Elizabeth was another tank vessel for use at Devonport Dockyard which remained in use until 1921. There was a steamer - SS Legislator built for the Liverpool based Harrison Line. In 1879 there was a Torpedo boat with a brass hull and described as was ‘a very bad sea boat with good engines’ which was broken up in 1896.  Maybe this comment fact sums up the Maudslay’s yard at Greenwich – they made wonderful engines, but their ships never quite reached the same standard.

 

The yard covered nine and half acres with a 350 ft frontage to the Thames with a deep water jetty. At the gate were a lodge, timekeeper's office and urinals. There was a three bay erecting shop, a galvanising shop, a boiler house, a foundry, a machine shop, an engine house and chimney.
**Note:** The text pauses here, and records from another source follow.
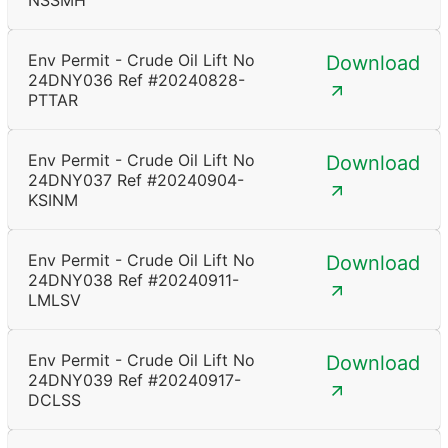
NSSMH
Env Permit - Crude Oil Lift No
Download
24DNY036 Ref #20240828-
PTTAR
Env Permit - Crude Oil Lift No
Download
24DNY037 Ref #20240904-
KSINM
Env Permit - Crude Oil Lift No
Download
24DNY038 Ref #20240911-
LMLSV
Env Permit - Crude Oil Lift No
Download
24DNY039 Ref #20240917-
DCLSS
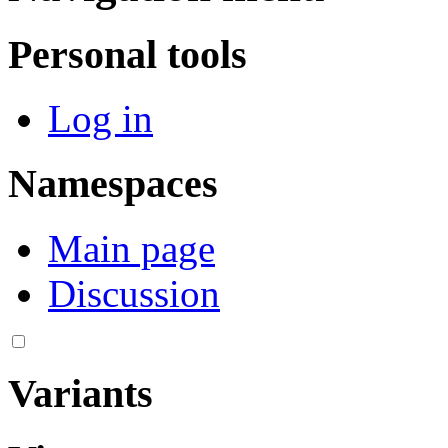
Personal tools
Log in
Namespaces
Main page
Discussion
Variants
There were also offices, a designing room, a stable, a typewriting room, and a strong room.  Somewhere on site was a Massey patent steam hammer, and radial drilling machine by Whitworth. 

 

Sometime between the early 1870s and the late 1880s the yard changed and became a boiler works. The gate to the works had a large sign - ‘Maudslay Sons and Field Ltd. Belleville Boiler Works’.  Belleville Boilers were French and 48 had been ordered by the British Navy in 1892 for the cruisers Powerful and Terrible. But the company was failing fast.

 

In May 1896, the company wrote to Morden College that they wanted to move Lambeth Works to East Greenwich and –to extinguish the right of way on the riverside path – a request which had come up several times in the past..  Negotiations were with Herbert Maudslay but he appears less than keen, since he cancelled a meeting with Morden College trustees on the grounds that he had to go to Cowes, .on the Isle of Wight. This ‘urgent business’ might explain a lot about the way in which the family, and the company, was going.  Herbert Maudslay’s main interest was in yachting.  Thirty years previously he had been the owner of Sphinx, said to be the originator of the spinnaker sail, and in 1893 he had been a founder of the Sea View Sailing Club there, He was Hon. Secretary to the Club for eight years, and by 1908 and  remained as Commodore there until his death in 1926. 

 

In the 1890s the Blackwall Tunnel was being built almost underneath the Greenwich site and the Prince of Wales was to open it. The London County Council wanted to alter the frontage of the Blackwall premises for the tunnel but agreement on this could not be reached. The LCC erected a fence on their version of the line and Maudslay’s foreman took it down. Things were beginning to deteriorate even further. In March 1898 the company was summoned by the London County Council and Maudslay had stopped paying any rent to Morden College.

 

In October 1899 receivers were appointed and it was at Greenwich in June 1902 that the bankruptcy sale was held.  Equipment from Lambeth was brought down to Greenwich and the site laid out for the sale. The sale catalogue makes for poignant reading. Here is all the machinery and equipment used by one of the leading engineering companies in the world.  The first item is for the original screw cutting and slide rest lathe and set of stock taps and dies made by Henry Maudslay himself in the early 19th century.  It is a piece of machinery which, it is said, changed the world. At the auction sale it was bought by the Science Museum and has been on display there ever since.  The Science Museum had in fact had first choice of everything that was there.

 

On the fourth day the auction turned to the offices with their lino, and the stools covered in ‘faulty American cloth’, to the square of blue Axminister carpet and a 'japanned tin purdonium'.  There were books ‘Bourne on the Screw Propeller’; coloured prints of the ‘Great Western Steamship’.  In addition, there were 14 photographs of machinery.  Where are those photographs now?  Second on the auction list, after Henry Maudslay’s own equipment, came ‘Camera with Wray Lens’ – which was what they considered their second most valuable piece of equipment.  Wray’s works still stands by the Ravensbourne in Ashgrove Road, Bellingham

 

A sad end to what had been a great company.

 

Many of the ships built by Maudslay Son and Field at Greenwich were identified by the late Hugh Lyon – to whom I am endlessly grateful.